We never split up out of choice, but we both knew it was over when my university exchange ended in June. Believe me when I say it was because I was missing you that I went to Barcelona. It was meant to be a summer fling, but I fell in love with Spain.
The city made me feel beautiful in a way that you never did. When did I ever hear an appreciative wolf-whistle on your cobbled streets? Never. You are much too understated, altogether too stylish for such showy behaviour. But with a disarming lack of discrimination, the streets in Barcelona whisper ‘guapa, guapa’ at you, and every other female, at every turn. And it can be lovely affirmation that you exist, that you deserve to exist in this beautiful city.
I have always said you are a natural beauty, and it is true. But while your beauty is made up from a sum of your quietly manicured parts, Barcelona is a real head-turner because of one man’s vision – Antoni Gaudi. It happened by accident. I was confused in a city which seemed to visibly shake under the intense midday heat, so I ambled along in the same direction that the tourist buses were taking, hoping to stumble upon something, anything, to wake me up from my sweaty haze. But Gaudi’s Casa Batllo was not a mirage; the topsy turvy inner walls of the surreal building really did look as if they were falling into one another – a blue waterfall. And its rooftop statues did not make me think. They made me feel.
My chance find of Gaudi’s seminal masterpiece was not my only reward while aimlessly wandering. Choosing on another day to follow the footsteps of one interesting looking Catalonian each time I stopped at the end of a busy street, I found myself at the campus of Universidad de Barcelona, at 585 Gran Vía Corts Catalanes. Its garden was as lush as its students serious, if a little affected, all thick glasses and heavy books. It was calm and cool, and I wish I’d spent my exchange reading under Barcelona University’s palm fronds instead of Copenhagen’s courtyards. There, I said it. Sorry.

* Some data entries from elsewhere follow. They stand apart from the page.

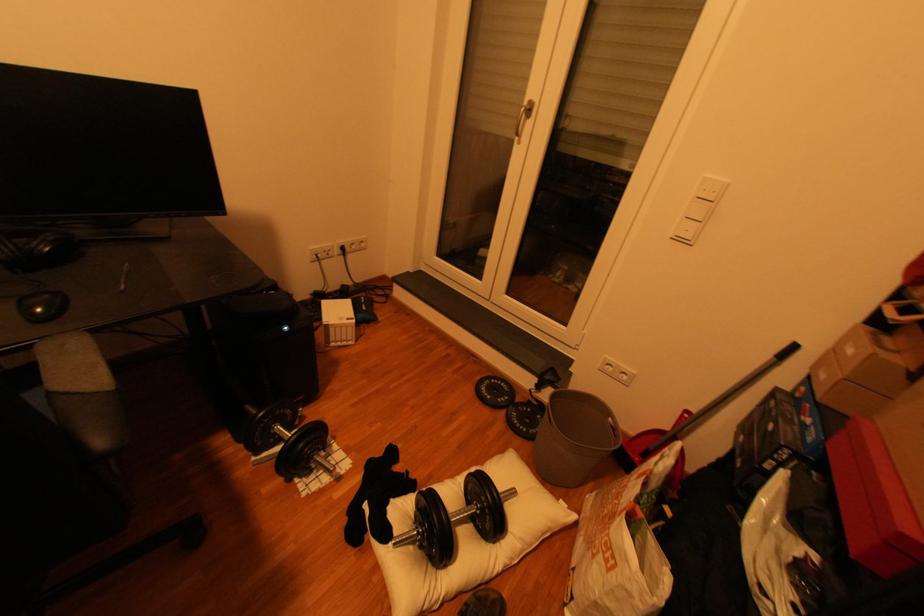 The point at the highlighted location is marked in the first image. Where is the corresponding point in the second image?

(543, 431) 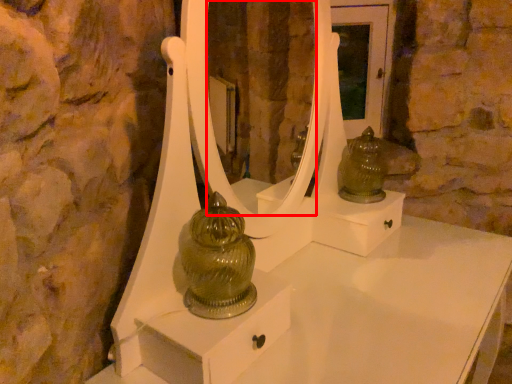 Question: From the image, what is the correct spatial relationship of mirror (annotated by the red box) in relation to figurine?

Choices:
 (A) right
 (B) left

Answer: (B) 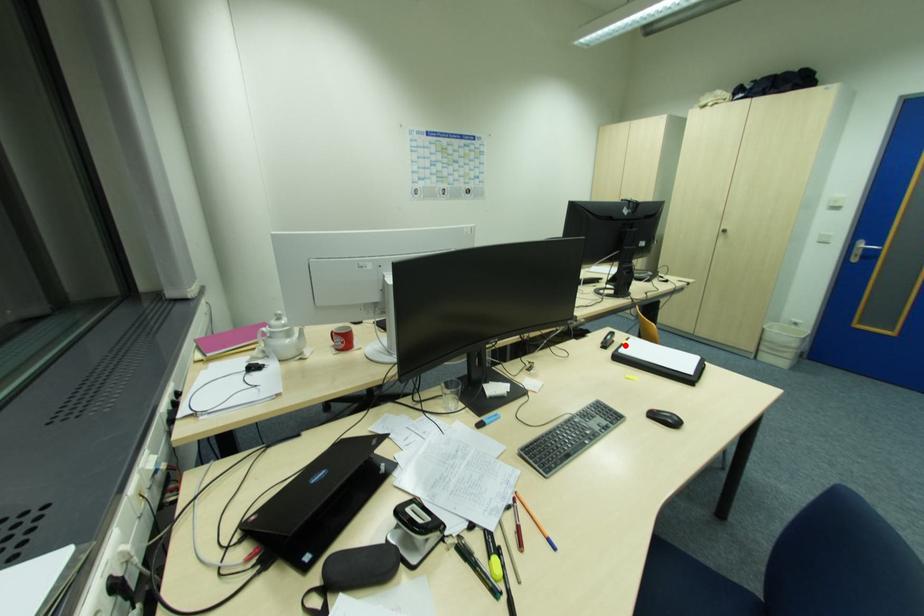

There is something I should have told you before. I have had a crush on Barcelona for years. Ever since I was young, I imagined a life more beautiful, where home was the designer shops that filled the avenues around Placa de Catalunya. But my big return to the city was scarred by a day hot-footing it around the centre, as I tried to slip and skip my way past joyless security guards, in search of any store that would sell me a pair of sandals while barefoot, after my only pair broke. But at some point I realised that this was fun. In its own bizarre way, life was beautiful.
But Barcelona is its people, not its shops. It is the teens setting off firecrackers around the city whenever Spain wins a football match. It is the old men playing backgammon down the kind of back alleys that both entice and intimidate. And its spiky charm comes from the harassed women at La Boqueria market just off Las Ramblas, whose meaty arms jangle, lost among great joints of fleshy ham that sway from the sides of stalls.

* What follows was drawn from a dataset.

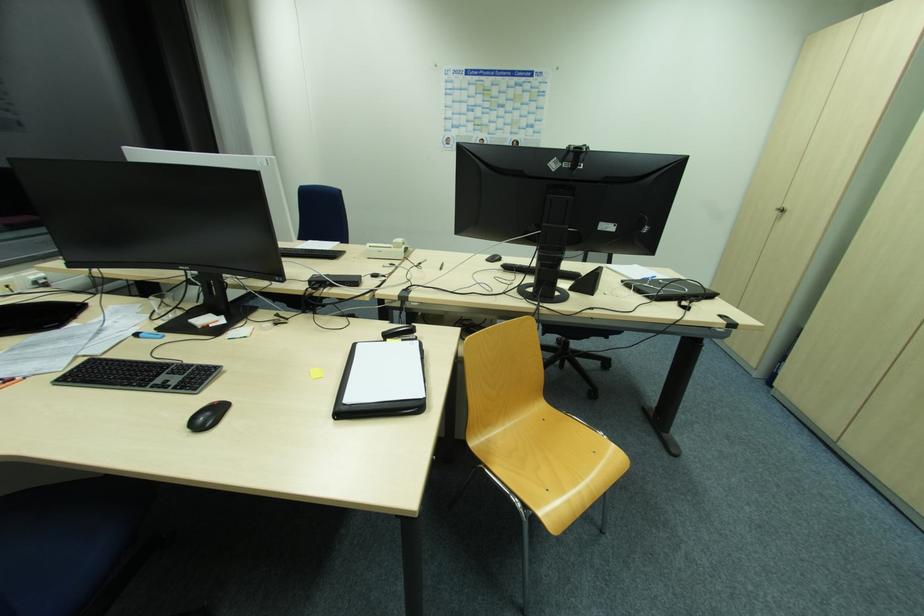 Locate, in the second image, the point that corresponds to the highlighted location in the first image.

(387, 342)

Barcelona is the travellers invading the city. A ubiquitous ‘to-do’ on the summer euro-trail, my hostel on Carrer de Sant Pau, or as it became known, prostitute alley, was buzzing with the kind of travellers who asked if you had any “crazy traveller stories”. The kind who managed to mistake a crepe for a doughnut, and who annoyed the locals so much with their schmoozing and spewing outside the hostel, that anyone outside past midnight would get a bucketful of water chucked over them. But I loved the backpackers. I loved the locals. I loved them all.
And I loved the scorching Barceloneta beach during the day, full of Thai masseuses trying to entice Brits into receiving a glorified backrub for five euros. I loved the beach by dusk on San Juan Day June 24, where fireworks, food stalls and tens of thousands of revellers made for one of the best nights I have ever had. I even loved the beach at dawn, collapsed on a pier wall, watching the red sun rise with the eight people I’d danced with for the past five hours. The eight people I’d only the met the day before, the eight people I might know forever more.
I love Barcelona. I love you, I am just not in love with you. Not anymore.
Disclaimer: Since I wrote this piece back in 2008, I’ve read a million too many travel narratives where a city or place is described as a person – always a sensual woman or a handsome man – never a beaten-up, drunken hobo. Now that would be my kind of city! Anyway, I don’t find this style of article particularly cute or clever anymore, but I’m running out of old posts and I’m in Brazil. I can’t write out here, not while there’s so much life to be lived. Soon, surely, I’ll start writing again. Sorry!